I would be glad to have your comments on this.

*I know it is possible to import this data into a GIS software (e.g. QGIS) to create a shapefile and then read the shapefile into R with readOGR. Robin Lovelace has shown how to do this. BUT, I am looking for a pure R solution. ;)

ps. Kyle Walker has written a great intro to interactive maps in R using Leaflet. Unfortunately, he doesn't cover poly lines in his tutorial.


Solution

  • Your problem is not one of method but of data: note that you download 8 MB and that the line file you try to load into Leaflet via shiny is 5 MB. As a general principle, you should always try new methods with tiny datasets first, before scaling them up. This is what I do below to diagnose the problem and solve it.

    Stage 1: Explore and subset the data

    pkgs <- c("leaflet", "shiny" # packages we'll use
      , "maps" # to test antiquated 'maps' data type
      , "maptools" # to convert 'maps' data type to Spatial* data
      )
    lapply(pkgs, "library", character.only = TRUE)
    
    
    class(shape)
    ## [1] "data.frame"
    
    head(shape)
    
    ##   shape_id shape_pt_lon shape_pt_lat shape_pt_sequence
    ## 1 1-39-220    -123.4194     48.49065                 0
    ## 2 1-39-220    -123.4195     48.49083                 1
    ## 3 1-39-220    -123.4195     48.49088                 2
    ## 4 1-39-220    -123.4196     48.49123                 3
    ## 5 1-39-220    -123.4197     48.49160                 4
    ## 6 1-39-220    -123.4196     48.49209                 5
    
    object.size(shape) / 1000000 # 5 MB!!!
    
    ## 5.538232 bytes
    
    summary(shape$shape_id)
    shape$shape_id <- as.character(shape$shape_id)
    ids <- unique(shape$shape_id)
    shape_orig <- shape
    shape <- shape[shape$shape_id == ids[1],] # subset the data
    

    Stage 2: Convert to a Spatial* object

    Is this like the data.frame objects from maps?

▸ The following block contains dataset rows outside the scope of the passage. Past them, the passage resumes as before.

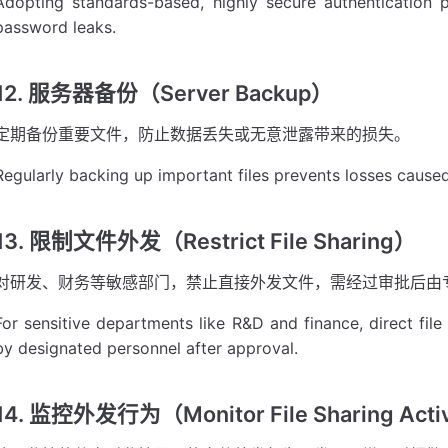
Adopting standards-based, highly secure authentication 
password leaks.
12. 服务器备份（Server Backup）
定期备份重要文件，防止数据丢失或无意泄露带来的损失。
Regularly backing up important files prevents losses caused 
13. 限制文件外发（Restrict File Sharing）
对研发、财务等敏感部门，禁止直接外发文件，需经过审批后由
For sensitive departments like R&D and finance, direct fil
by designated personnel after approval.
14. 监控外发行为（Monitor File Sharing Activ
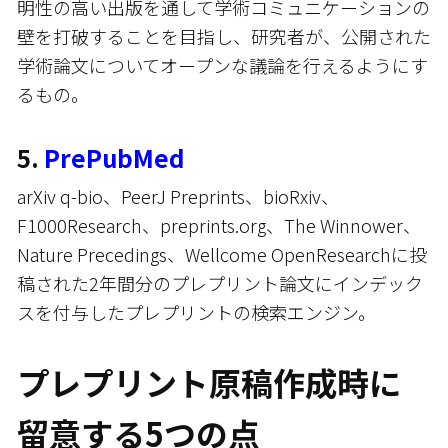
明性の高い出版を通して学術コミュニケーションの
壁を打破することを目指し、研究者が、公開された
学術論文についてオープンな議論を行えるようにす
るもの。
5.
PrePubMed
arXiv q-bio、PeerJ Preprints、bioRxiv、
F1000Research、preprints.org、The Winnower、
Nature Precedings、Wellcome OpenResearchに投
稿された2年間分のプレプリント論文にインデック
スを付与したプレプリントの検索エンジン。
プレプリント原稿作成時に
留意する5つの点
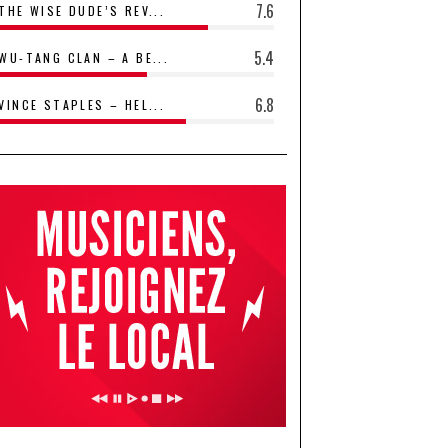
7.6
THE WISE DUDE’S REV...
5.4
WU-TANG CLAN – A BE...
6.8
VINCE STAPLES – HEL...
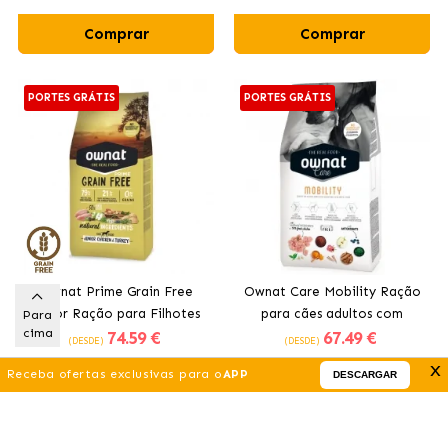
Comprar
Comprar
PORTES GRÁTIS
PORTES GRÁTIS
Ownat Prime Grain Free
Ownat Care Mobility Ração
Junior Ração para Filhotes
para cães adultos com
Para
cima
74
.59 €
67
.49 €
com Frango e Peru
frango
(DESDE)
(DESDE)
x
Receba ofertas exclusivas para o
APP
DESCARGAR
Comprar
Comprar
PORTES GRÁTIS
PORTES GRÁTIS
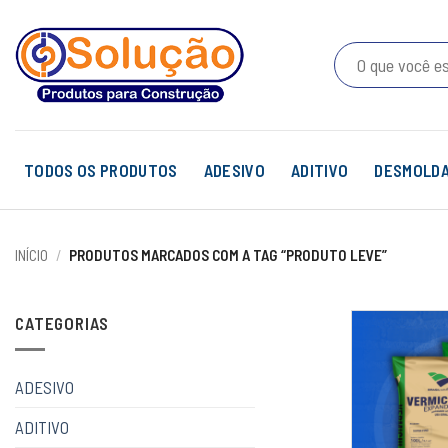
Skip
to
Pesquisar
content
por:
TODOS OS PRODUTOS
ADESIVO
ADITIVO
DESMOLD
INÍCIO
/
PRODUTOS MARCADOS COM A TAG “PRODUTO LEVE”
CATEGORIAS
ADESIVO
ADITIVO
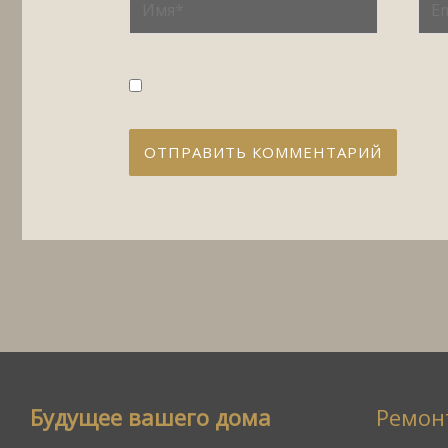
Сохранить моё имя, email и адрес с
Будущее вашего дома
Ремон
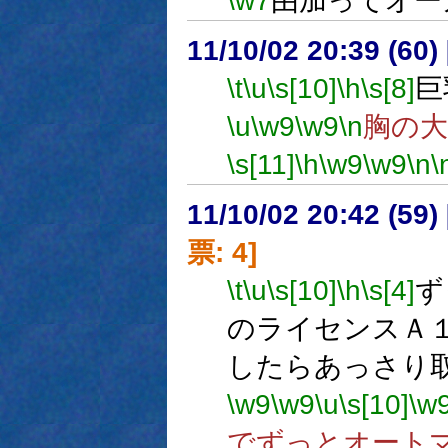
\w7
由加ってオー
11/10/02 20:39 (
\t
\u
\s[10]
\h
\s[8]
巨
\u
\w9
\w9
\n
胸の
\s[11]
\h
\w9
\w9
\n
\
11/10/02 20:42 (
票: 4]
\t
\u
\s[10]
\h
\s[4]
ず
のライセンスＡ
したらあっさり
\w9
\w9
\u
\s[10]
\w
でずっとオート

    state.map <- map("state", plot = FALSE, fill = TRUE)
    str(state.map)
    
    ## List of 4
    ##  $ x    : num [1:15599] -87.5 -87.5 -87.5 -87.5 -87.6 ...
    ##  $ y    : num [1:15599] 30.4 30.4 30.4 30.3 30.3 ...
    ##  $ range: num [1:4] -124.7 -67 25.1 49.4
    ##  $ names: chr [1:63] "alabama" "arizona" "arkansas" "california" ...
    ##  - attr(*, "class")= chr "map"
    

    Yes, it's similar, so we can use map2Spatial* to convert it:

    shape_map <- list(x = shape$shape_pt_lon, y = shape$shape_pt_lat)
    shape_lines <- map2SpatialLines(shape_map, IDs = ids[1])
    plot(shape_lines) # success - this plots a single line!
    

    line

    Stage 3: Join all the lines together

    A for loop will do this nicely. Note we only use the first 10 lines. Use 2:length(ids) for all lines:

    for(i in 2:10){
      shape <- shape_orig[shape_orig$shape_id == ids[i],]
      shape_map <- list(x = shape$shape_pt_lon, y = shape$shape_pt_lat)
      shape_temp <- map2SpatialLines(shape_map, IDs = ids[i])
      shape_lines <- spRbind(shape_lines, shape_temp)
    }
    

    Stage 4: Plot

    Using the SpatialLines object makes the code a little shorter - this will plot the first 10 lines in this case:

    leaflet() %>% 
      addTiles() %>%
      addPolylines(data = shape_lines)
    

    first-10

    Conclusion

    You needed to play around with the data and manipulate it before converting it into a Spatial* data type for plotting, with the correct IDs. maptools::map2Spatial*, unique() and a clever for loop can solve the problem.